Europe’s technology ecosystem is at a “crossroads,” and if it wants to keep the pace of progress, sustained investment in sectors such as climate tech, artificial intelligence (AI), and defence will “define Europe’s next decade,” venture capital firm Atomico warned in its State of European Tech 2025 report.
Yet, the report states that Europe has the talent and innovation but that Europe lacks “alignment between ambition and commitment”. It is calling for Europe to power its first trillion-euro company.
“Sovereignty in technology isn’t about protectionism, it’s about agency and choice – building the capability, confidence and capital to shape the future, while retaining the freedom to act independently and lead on Europe’s own terms,” Tom Wehmeier, partner and head of intelligence at Atomico, said.
The annual report uses public data and a survey of approximately 2,500 players in the tech industry to give a snapshot of where the continent is with technological advancement.
Europe’s funding landscape has already moved towards AI dominance, with 31 per cent of all funding raised in 2025 going to AI or machine learning companies, the report found.
The single biggest European investment in 2025 was from French AI company Mistral AI with e $2 billion (€1.73 billion). This was followed by $1.1 billion (€952 million) raised by data centre start-up Nscale.
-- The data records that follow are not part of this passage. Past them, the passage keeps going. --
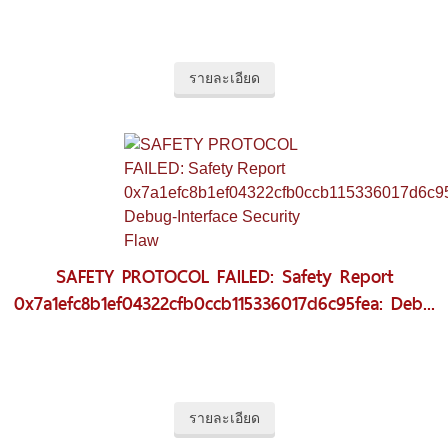
รายละเอียด
SAFETY PROTOCOL FAILED: Safety Report
0x7a1efc8b1ef04322cfb0ccb115336017d6c95fea: Deb...
รายละเอียด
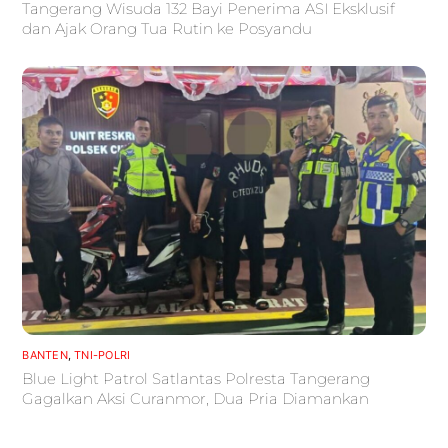
Tangerang Wisuda 132 Bayi Penerima ASI Eksklusif
dan Ajak Orang Tua Rutin ke Posyandu
BANTEN
,
TNI-POLRI
Blue Light Patrol Satlantas Polresta Tangerang
Gagalkan Aksi Curanmor, Dua Pria Diamankan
AI coding companies have also seen rapid growth in Europe.
Swedish start-up Lovable reached a $1 billion (€865 million) valuation in just six months since its debut.
The report said that other AI companies poised for global market leadership are Synthesia, the AI video content platform, and n8n, an AI workflow company.
Defence tech
Another tech industry that is seeing growth is in defence, the report said. Overall, technology advances in defence attracted $1.6 billion (€1.38 billion) this year, up from $1 billion (€865 million)in 2024, which is “well above any level of investment” that the sector has brought in the past decade.
A third of Europe’s defence investments went to a single company: Helsing, the German firm that uses AI in its drones and submarines.
Other defence contractors, Isar Aerospace, Cambridge Aerospace, Quantum Systems and Roark Aerospace also saw large funding rounds this year.
Still, the report noted that the funding that European defence tech has been able to raise goes into a more diverse set of companies than in the United States, which means the economy operates at a smaller scale.
More talent, research funding needed to keep up
To keep up the pace of development, the report advises that Europe must continue recruiting the world’s top AI talent.
The continent is already doing that, it says, with a talent base that is expanding by 22 per cent every year since 2016.
The report also said the bloc needs to match the way that the US is investing in technology research and development. While the EU invests roughly the same amount in dollar figures as its American counterparts, Europe’s research investors are concentrated in industrial and manufacturing sectors instead of in software and AI.
“This matters because it shapes where innovation happens,” the report said, adding that most of the money is tied up in “legacy sectors” instead of “digital infrastructure, compute or deep tech capabilities”.
More investment is also needed in computing power to compete with the US and China, which together hold 87 per cent of the world’s computing graphics processing units (GPUs).
“Europe’s mission has never been stronger. The talent, ambition, and ideas are all in place. What’s missing are the conditions to match that potential: simpler regulation, more patient capital, and public commitment,” said Sarah Guemouri, principal at Atomico.
“This year’s report is our blueprint for change, because the next decade will decide whether Europe leads the next tech era or lets others define it”.